Preparing a 4,5-dihydrooxazol-2-ylbenzene compound represented by the following Chemical Formula 1 by cyclizing the hydroxyalkyl benzamide compound represented by the following Chemical Formula 2;
Method for producing a 4,5-dihydrooxazol-2-ylbenzene compound or a salt thereof comprising a.
(2)

[Chemical Formula 1]

In Formula 1 or 2, R ₁ is a halogen atom or a C ₁ -C ₄ haloalkyl group substituted with 1 to 8 halogen atoms; R ₂ represents a halogen atom or a cyano group; R ₃ , R ₄ , R ₅ , and R ₆ are the same or different from each other and are a hydrogen atom or a C ₁ -C ₄ alkyl group.
The method according to claim 1,
The cyclization reaction is carried out in the presence of (diethylamino) sulfur trifluoride (DAST), or para-toluenesulfonate (TsOH), 4,5-dihydrooxazol-2-ylbenzene compound Or a method for preparing a salt thereof.
The method according to claim 1,
The cyclization reaction is carried out in the presence of a tri (C ₁ -C ₆ ) alkylamine and a base selected from the group consisting of hydroxides, hydrides and C ₁ -C ₆ alkoxides of alkali or alkaline earth metals. Method for the preparation of, 5-dihydrooxazol-2-ylbenzene compound or salt thereof.

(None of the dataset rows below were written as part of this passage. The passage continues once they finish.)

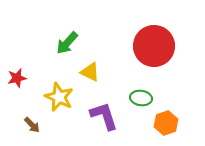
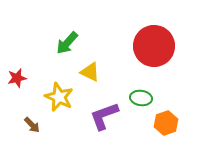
purple L-shape: rotated 92 degrees counterclockwise
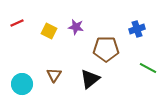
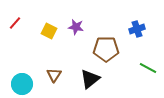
red line: moved 2 px left; rotated 24 degrees counterclockwise
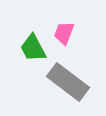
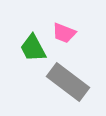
pink trapezoid: rotated 90 degrees counterclockwise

The method according to claim 3,
4,5 characterized in that the base is selected from the group consisting of trimethylamine, triethylamine, diethylisopropylamine, lithium hydroxide, sodium hydroxide, calcium hydroxide, sodium hydride, potassium hydride, sodium methoxide, and potassium methoxide A process for preparing a dihydrooxazol-2-ylbenzene compound or a salt thereof.